### PROBLEM
Scan the entries below. List each line with "clock".

### MATERIAL FOR THIS TASK
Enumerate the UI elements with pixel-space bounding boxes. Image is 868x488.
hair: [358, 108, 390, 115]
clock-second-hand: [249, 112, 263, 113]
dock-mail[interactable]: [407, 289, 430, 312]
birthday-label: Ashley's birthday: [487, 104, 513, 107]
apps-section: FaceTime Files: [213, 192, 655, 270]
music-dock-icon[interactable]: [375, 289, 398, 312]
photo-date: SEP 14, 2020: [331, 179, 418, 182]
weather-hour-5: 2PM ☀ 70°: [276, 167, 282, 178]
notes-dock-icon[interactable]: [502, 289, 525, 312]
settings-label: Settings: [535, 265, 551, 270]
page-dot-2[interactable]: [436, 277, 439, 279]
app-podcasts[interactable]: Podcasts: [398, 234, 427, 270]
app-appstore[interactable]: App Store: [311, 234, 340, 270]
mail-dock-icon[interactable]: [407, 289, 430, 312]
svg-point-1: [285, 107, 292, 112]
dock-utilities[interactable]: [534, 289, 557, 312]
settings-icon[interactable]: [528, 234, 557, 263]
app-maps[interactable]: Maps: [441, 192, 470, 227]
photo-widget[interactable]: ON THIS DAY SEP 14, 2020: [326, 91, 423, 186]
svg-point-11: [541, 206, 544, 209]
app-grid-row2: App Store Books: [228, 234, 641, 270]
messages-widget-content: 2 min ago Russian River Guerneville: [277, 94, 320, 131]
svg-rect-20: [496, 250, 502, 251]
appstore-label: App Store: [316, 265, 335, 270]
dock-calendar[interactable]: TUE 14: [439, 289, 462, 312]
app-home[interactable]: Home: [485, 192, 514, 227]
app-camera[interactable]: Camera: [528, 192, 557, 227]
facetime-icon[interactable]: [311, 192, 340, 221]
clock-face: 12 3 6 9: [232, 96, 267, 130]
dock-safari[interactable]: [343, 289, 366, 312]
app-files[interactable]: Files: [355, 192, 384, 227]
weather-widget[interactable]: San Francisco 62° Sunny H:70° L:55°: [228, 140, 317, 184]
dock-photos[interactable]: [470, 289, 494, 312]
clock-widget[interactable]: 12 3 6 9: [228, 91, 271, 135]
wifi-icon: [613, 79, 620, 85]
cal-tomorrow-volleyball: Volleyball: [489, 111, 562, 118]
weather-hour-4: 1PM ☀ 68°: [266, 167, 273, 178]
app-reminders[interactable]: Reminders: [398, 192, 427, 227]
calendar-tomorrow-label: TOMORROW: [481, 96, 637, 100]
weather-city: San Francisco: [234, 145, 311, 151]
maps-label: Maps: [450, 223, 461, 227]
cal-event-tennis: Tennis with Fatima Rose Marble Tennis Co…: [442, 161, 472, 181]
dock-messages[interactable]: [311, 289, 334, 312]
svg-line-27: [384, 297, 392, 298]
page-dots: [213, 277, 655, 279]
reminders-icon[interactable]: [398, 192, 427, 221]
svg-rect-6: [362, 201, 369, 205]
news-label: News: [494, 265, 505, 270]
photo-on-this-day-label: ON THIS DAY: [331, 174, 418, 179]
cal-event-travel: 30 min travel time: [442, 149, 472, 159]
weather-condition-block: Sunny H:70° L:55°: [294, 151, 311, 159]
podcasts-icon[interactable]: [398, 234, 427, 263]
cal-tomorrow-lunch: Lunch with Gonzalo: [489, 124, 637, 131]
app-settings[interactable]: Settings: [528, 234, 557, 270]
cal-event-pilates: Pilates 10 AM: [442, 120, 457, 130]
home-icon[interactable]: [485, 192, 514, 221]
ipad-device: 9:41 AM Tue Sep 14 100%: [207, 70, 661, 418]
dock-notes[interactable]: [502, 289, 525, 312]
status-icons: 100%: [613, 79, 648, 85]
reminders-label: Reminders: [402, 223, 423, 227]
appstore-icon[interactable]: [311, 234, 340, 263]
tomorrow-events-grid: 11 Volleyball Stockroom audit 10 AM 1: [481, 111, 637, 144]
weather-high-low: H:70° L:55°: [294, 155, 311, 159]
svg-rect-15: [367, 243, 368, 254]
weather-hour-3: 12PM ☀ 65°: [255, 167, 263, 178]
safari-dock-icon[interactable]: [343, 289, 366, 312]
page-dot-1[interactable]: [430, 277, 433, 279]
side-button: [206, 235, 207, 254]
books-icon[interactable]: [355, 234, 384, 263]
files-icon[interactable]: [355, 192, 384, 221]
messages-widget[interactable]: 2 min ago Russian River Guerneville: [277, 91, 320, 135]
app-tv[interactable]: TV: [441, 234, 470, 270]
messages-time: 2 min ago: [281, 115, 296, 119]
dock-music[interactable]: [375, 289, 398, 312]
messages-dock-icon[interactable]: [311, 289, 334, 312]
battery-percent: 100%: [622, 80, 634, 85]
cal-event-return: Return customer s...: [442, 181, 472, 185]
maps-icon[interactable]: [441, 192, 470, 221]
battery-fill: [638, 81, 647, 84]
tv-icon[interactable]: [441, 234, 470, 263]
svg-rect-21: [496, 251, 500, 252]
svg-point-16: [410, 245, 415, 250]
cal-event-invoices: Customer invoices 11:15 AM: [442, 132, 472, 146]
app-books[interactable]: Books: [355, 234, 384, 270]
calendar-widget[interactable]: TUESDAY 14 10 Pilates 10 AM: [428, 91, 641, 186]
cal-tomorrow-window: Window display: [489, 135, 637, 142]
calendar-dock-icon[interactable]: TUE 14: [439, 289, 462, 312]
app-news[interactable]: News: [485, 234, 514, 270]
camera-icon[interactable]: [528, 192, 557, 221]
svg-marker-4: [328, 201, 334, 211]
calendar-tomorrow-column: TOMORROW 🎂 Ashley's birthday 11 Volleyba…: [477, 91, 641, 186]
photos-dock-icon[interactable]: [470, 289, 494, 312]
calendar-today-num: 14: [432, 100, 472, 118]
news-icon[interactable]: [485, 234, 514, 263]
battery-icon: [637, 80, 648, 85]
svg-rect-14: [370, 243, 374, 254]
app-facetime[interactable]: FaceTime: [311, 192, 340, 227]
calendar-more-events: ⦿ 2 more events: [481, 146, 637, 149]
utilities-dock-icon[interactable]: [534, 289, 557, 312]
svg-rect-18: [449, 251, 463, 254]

### ANSWER SPACE
clock-second-hand: [249, 112, 263, 113]
clock-face: 12 3 6 9: [232, 96, 267, 130]
clock-widget[interactable]: 12 3 6 9: [228, 91, 271, 135]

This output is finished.